Un clerc de l'OCU a reconnu que le manque de preuves tangibles reliant les paroisses de l'Eglise canonique à la Russie complique les efforts pour interdire l'Église.
KYIV - Un clerc de l'église orthodoxe d'Ukraine (OCU schismatique) a reconnu que les autorités ukrainiennes sont confrontées à des difficultés à interdire l'Église orthodoxe ukrainienne canonique (UOC) parce qu'il n'y a aucune preuve tangible démontrant que ses paroisses individuelles coopèrent avec la Russie.
Le clerc de l'OCU Ruslan Usmedynskyi a fait ces remarques lors d'une apparition dans le programme "Neseriozna Rozmova" du comédien ukrainien Dmytro Tiutiun. Il a déclaré que les accusations contre des paroisses individuelles de l'UOC obligeraient les autorités à fournir des "preuves tangibles et réelles" de coopération avec la Russie, mais a affirmé que de telles preuves sont difficiles à trouver.
Comme l'a rapporté l'UOJ-Ukraine, Usmedynskyi a néanmoins fait valoir que l'UOC canonique devrait simplement être interdite, même en reconnaissant le problème de preuve.

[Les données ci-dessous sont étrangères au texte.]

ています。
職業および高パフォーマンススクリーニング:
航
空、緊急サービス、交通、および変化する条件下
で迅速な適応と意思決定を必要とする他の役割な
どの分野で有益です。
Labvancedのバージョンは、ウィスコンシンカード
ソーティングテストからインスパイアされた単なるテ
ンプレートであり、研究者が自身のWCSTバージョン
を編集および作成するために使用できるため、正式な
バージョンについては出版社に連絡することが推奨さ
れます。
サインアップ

Il a suggéré que les autorités établissent un organe distinct ayant le pouvoir de prendre des décisions finales sur la fermeture des organisations religieuses, sans autre discussion ni appel.
Il a également déclaré que l'interdiction existante des organisations religieuses de coopérer avec la Russie ne résout pas facilement le problème car, à son avis, les autorités ne peuvent pas prouver une telle coopération simplement parce que le clergé ou les paroissiens prient pour le Patriarche Kirill.
Au cours d'une séquence au rythme effréné de l'émission, Usmedynskyi a préféré opter pour l'interdiction de l'« UOC-MP » [ Eglise canonique ainsi nommée par les séides ukrainiens de Bartholomée] et des sanctions physiques à l'encontre de ses partisans plutôt que de se contenter d'interdire l'« UOC-MP » seule.